#### GIVEN ENTRIES ####

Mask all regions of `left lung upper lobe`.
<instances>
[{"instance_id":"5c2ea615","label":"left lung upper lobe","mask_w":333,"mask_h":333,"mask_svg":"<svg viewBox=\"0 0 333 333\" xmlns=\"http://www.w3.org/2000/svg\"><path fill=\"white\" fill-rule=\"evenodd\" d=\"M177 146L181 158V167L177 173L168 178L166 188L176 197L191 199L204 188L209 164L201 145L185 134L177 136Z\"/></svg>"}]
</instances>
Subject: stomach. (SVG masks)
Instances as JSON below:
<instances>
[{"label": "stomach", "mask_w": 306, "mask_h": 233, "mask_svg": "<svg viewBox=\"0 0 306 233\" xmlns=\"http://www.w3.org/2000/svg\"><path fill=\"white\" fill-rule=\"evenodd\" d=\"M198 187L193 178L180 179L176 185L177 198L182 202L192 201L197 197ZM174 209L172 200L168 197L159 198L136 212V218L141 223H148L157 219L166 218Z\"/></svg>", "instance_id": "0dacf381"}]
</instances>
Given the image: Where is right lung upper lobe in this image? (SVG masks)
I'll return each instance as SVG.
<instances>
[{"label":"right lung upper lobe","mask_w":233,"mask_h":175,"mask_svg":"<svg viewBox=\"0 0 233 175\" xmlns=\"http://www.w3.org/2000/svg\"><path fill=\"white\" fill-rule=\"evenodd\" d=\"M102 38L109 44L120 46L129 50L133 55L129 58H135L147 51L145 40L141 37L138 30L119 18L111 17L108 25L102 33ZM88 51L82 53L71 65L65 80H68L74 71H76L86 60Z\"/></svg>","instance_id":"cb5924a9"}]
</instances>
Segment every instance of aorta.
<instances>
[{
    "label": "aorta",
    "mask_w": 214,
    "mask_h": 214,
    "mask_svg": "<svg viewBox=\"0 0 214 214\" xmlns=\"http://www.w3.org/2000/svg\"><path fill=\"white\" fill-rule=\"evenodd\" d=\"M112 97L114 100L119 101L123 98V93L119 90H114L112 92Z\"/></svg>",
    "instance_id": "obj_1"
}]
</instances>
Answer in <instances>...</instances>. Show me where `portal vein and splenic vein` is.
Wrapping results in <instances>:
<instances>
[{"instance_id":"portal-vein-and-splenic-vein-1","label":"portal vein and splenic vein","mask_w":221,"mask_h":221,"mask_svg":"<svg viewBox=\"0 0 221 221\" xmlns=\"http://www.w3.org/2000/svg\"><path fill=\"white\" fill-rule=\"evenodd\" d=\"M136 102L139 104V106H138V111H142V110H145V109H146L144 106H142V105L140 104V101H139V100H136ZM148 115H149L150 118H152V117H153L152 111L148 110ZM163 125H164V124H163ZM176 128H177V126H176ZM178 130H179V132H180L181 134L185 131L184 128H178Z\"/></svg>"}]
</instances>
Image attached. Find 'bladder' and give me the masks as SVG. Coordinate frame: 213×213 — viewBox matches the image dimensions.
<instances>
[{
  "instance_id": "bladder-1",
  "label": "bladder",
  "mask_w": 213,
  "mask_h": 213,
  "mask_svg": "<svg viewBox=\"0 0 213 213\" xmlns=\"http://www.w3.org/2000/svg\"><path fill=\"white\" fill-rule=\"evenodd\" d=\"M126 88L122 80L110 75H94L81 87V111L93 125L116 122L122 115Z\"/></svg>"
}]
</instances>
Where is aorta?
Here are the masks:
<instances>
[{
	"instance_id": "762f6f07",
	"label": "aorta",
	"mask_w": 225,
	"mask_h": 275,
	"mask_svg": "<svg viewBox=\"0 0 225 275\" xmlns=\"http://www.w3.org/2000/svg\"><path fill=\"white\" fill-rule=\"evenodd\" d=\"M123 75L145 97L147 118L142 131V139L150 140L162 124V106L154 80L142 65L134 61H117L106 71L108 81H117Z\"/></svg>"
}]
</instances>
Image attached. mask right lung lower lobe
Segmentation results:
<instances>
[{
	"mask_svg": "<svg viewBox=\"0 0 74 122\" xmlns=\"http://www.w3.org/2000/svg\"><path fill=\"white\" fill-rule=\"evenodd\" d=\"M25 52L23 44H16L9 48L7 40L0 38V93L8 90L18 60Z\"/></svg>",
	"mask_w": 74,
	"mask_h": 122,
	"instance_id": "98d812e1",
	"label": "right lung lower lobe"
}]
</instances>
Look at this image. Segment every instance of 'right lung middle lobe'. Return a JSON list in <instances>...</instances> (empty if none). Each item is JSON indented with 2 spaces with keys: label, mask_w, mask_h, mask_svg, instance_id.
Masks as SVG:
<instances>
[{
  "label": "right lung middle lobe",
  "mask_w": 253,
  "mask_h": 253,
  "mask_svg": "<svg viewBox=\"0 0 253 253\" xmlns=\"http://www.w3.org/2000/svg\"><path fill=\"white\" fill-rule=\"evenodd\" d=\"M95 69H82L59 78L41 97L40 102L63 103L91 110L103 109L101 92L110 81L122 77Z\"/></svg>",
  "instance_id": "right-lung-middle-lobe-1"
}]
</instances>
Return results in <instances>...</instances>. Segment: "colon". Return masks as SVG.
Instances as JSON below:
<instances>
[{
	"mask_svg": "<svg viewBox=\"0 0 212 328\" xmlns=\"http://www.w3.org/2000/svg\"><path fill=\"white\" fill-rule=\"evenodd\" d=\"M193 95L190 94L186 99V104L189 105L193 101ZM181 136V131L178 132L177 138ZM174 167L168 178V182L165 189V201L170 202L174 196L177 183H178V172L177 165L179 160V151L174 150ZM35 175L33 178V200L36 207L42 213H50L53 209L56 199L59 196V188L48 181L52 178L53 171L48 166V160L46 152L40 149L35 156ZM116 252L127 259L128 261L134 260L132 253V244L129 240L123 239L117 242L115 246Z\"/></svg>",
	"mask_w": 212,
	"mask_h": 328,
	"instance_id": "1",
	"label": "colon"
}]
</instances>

####

**EXERCISE REQUIREMENTS:** I would like you to return every entry exactly, with nothing changed.

**ANSWER TO THIS EXERCISE:**
Mask all regions of `left lung upper lobe`.
<instances>
[{"instance_id":"5c2ea615","label":"left lung upper lobe","mask_w":333,"mask_h":333,"mask_svg":"<svg viewBox=\"0 0 333 333\" xmlns=\"http://www.w3.org/2000/svg\"><path fill=\"white\" fill-rule=\"evenodd\" d=\"M177 146L181 158V167L177 173L168 178L166 188L176 197L191 199L204 188L209 164L201 145L185 134L177 136Z\"/></svg>"}]
</instances>
Subject: stomach. (SVG masks)
Instances as JSON below:
<instances>
[{"label": "stomach", "mask_w": 306, "mask_h": 233, "mask_svg": "<svg viewBox=\"0 0 306 233\" xmlns=\"http://www.w3.org/2000/svg\"><path fill=\"white\" fill-rule=\"evenodd\" d=\"M198 187L193 178L180 179L176 185L177 198L182 202L192 201L197 197ZM174 209L172 200L168 197L159 198L136 212V218L141 223H148L157 219L166 218Z\"/></svg>", "instance_id": "0dacf381"}]
</instances>
Given the image: Where is right lung upper lobe in this image? (SVG masks)
I'll return each instance as SVG.
<instances>
[{"label":"right lung upper lobe","mask_w":233,"mask_h":175,"mask_svg":"<svg viewBox=\"0 0 233 175\" xmlns=\"http://www.w3.org/2000/svg\"><path fill=\"white\" fill-rule=\"evenodd\" d=\"M102 38L109 44L120 46L129 50L133 55L129 58H135L147 51L145 40L141 37L138 30L119 18L111 17L108 25L102 33ZM88 51L82 53L71 65L65 80H68L74 71H76L86 60Z\"/></svg>","instance_id":"cb5924a9"}]
</instances>
Segment every instance of aorta.
<instances>
[{
    "label": "aorta",
    "mask_w": 214,
    "mask_h": 214,
    "mask_svg": "<svg viewBox=\"0 0 214 214\" xmlns=\"http://www.w3.org/2000/svg\"><path fill=\"white\" fill-rule=\"evenodd\" d=\"M112 97L114 100L119 101L123 98V93L119 90H114L112 92Z\"/></svg>",
    "instance_id": "obj_1"
}]
</instances>
Answer in <instances>...</instances>. Show me where `portal vein and splenic vein` is.
Wrapping results in <instances>:
<instances>
[{"instance_id":"portal-vein-and-splenic-vein-1","label":"portal vein and splenic vein","mask_w":221,"mask_h":221,"mask_svg":"<svg viewBox=\"0 0 221 221\" xmlns=\"http://www.w3.org/2000/svg\"><path fill=\"white\" fill-rule=\"evenodd\" d=\"M136 102L139 104V106H138V111H142V110H145V109H146L144 106H142V105L140 104V101H139V100H136ZM148 115H149L150 118H152V117H153L152 111L148 110ZM163 125H164V124H163ZM176 128H177V126H176ZM178 130H179V132H180L181 134L185 131L184 128H178Z\"/></svg>"}]
</instances>
Image attached. Find 'bladder' and give me the masks as SVG. Coordinate frame: 213×213 — viewBox matches the image dimensions.
<instances>
[{
  "instance_id": "bladder-1",
  "label": "bladder",
  "mask_w": 213,
  "mask_h": 213,
  "mask_svg": "<svg viewBox=\"0 0 213 213\" xmlns=\"http://www.w3.org/2000/svg\"><path fill=\"white\" fill-rule=\"evenodd\" d=\"M126 88L122 80L110 75H94L81 87V111L93 125L116 122L122 115Z\"/></svg>"
}]
</instances>
Where is aorta?
Here are the masks:
<instances>
[{
	"instance_id": "762f6f07",
	"label": "aorta",
	"mask_w": 225,
	"mask_h": 275,
	"mask_svg": "<svg viewBox=\"0 0 225 275\" xmlns=\"http://www.w3.org/2000/svg\"><path fill=\"white\" fill-rule=\"evenodd\" d=\"M123 75L145 97L147 118L142 131V139L150 140L162 124V106L154 80L142 65L134 61H117L106 71L108 81H117Z\"/></svg>"
}]
</instances>
Image attached. mask right lung lower lobe
Segmentation results:
<instances>
[{
	"mask_svg": "<svg viewBox=\"0 0 74 122\" xmlns=\"http://www.w3.org/2000/svg\"><path fill=\"white\" fill-rule=\"evenodd\" d=\"M25 52L23 44H16L9 48L7 40L0 38V93L8 90L18 60Z\"/></svg>",
	"mask_w": 74,
	"mask_h": 122,
	"instance_id": "98d812e1",
	"label": "right lung lower lobe"
}]
</instances>
Look at this image. Segment every instance of 'right lung middle lobe'. Return a JSON list in <instances>...</instances> (empty if none). Each item is JSON indented with 2 spaces with keys: label, mask_w, mask_h, mask_svg, instance_id.
Masks as SVG:
<instances>
[{
  "label": "right lung middle lobe",
  "mask_w": 253,
  "mask_h": 253,
  "mask_svg": "<svg viewBox=\"0 0 253 253\" xmlns=\"http://www.w3.org/2000/svg\"><path fill=\"white\" fill-rule=\"evenodd\" d=\"M95 69H82L59 78L41 97L40 102L63 103L91 110L103 109L101 92L110 81L122 77Z\"/></svg>",
  "instance_id": "right-lung-middle-lobe-1"
}]
</instances>
Return results in <instances>...</instances>. Segment: "colon". Return masks as SVG.
Instances as JSON below:
<instances>
[{
	"mask_svg": "<svg viewBox=\"0 0 212 328\" xmlns=\"http://www.w3.org/2000/svg\"><path fill=\"white\" fill-rule=\"evenodd\" d=\"M193 95L190 94L186 99V104L189 105L193 101ZM181 136V131L178 132L177 138ZM174 167L168 178V182L165 189V201L170 202L174 196L177 183H178V172L177 165L179 160V151L174 150ZM35 175L33 178V200L36 207L42 213H50L53 209L56 199L59 196V188L48 181L52 178L53 171L48 166V160L46 152L40 149L35 156ZM116 252L127 259L128 261L134 260L132 253V244L129 240L123 239L117 242L115 246Z\"/></svg>",
	"mask_w": 212,
	"mask_h": 328,
	"instance_id": "1",
	"label": "colon"
}]
</instances>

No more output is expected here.